Work instruction
Keep images out and repeat all data exactly.

(Task data)

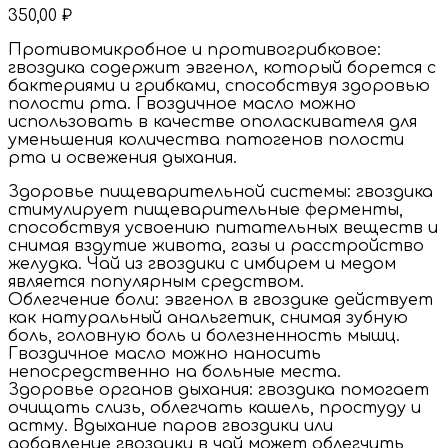
350,00
₽
Противомикробное и противогрибковое:
гвоздика содержит эвгенол, который борется с
бактериями и грибками, способствуя здоровью
полости рта. Гвоздичное масло можно
использовать в качестве ополаскивателя для
уменьшения количества патогенов полости
рта и освежения дыхания.
Здоровье пищеварительной системы: гвоздика
стимулирует пищеварительные ферменты,
способствуя усвоению питательных веществ и
снимая вздутие живота, газы и расстройство
желудка. Чай из гвоздики с имбирем и медом
является популярным средством.
Облегчение боли: эвгенол в гвоздике действует
как натуральный анальгетик, снимая зубную
боль, головную боль и болезненность мышц.
Гвоздичное масло можно наносить
непосредственно на больные места.
Здоровье органов дыхания: гвоздика помогает
очищать слизь, облегчать кашель, простуду и
астму. Вдыхание паров гвоздики или
добавление гвоздики в чай ​​может облегчить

(End Task data)

Expected output
350,00
₽
Противомикробное и противогрибковое:
гвоздика содержит эвгенол, который борется с
бактериями и грибками, способствуя здоровью
полости рта. Гвоздичное масло можно
использовать в качестве ополаскивателя для
уменьшения количества патогенов полости
рта и освежения дыхания.
Здоровье пищеварительной системы: гвоздика
стимулирует пищеварительные ферменты,
способствуя усвоению питательных веществ и
снимая вздутие живота, газы и расстройство
желудка. Чай из гвоздики с имбирем и медом
является популярным средством.
Облегчение боли: эвгенол в гвоздике действует
как натуральный анальгетик, снимая зубную
боль, головную боль и болезненность мышц.
Гвоздичное масло можно наносить
непосредственно на больные места.
Здоровье органов дыхания: гвоздика помогает
очищать слизь, облегчать кашель, простуду и
астму. Вдыхание паров гвоздики или
добавление гвоздики в чай ​​может облегчить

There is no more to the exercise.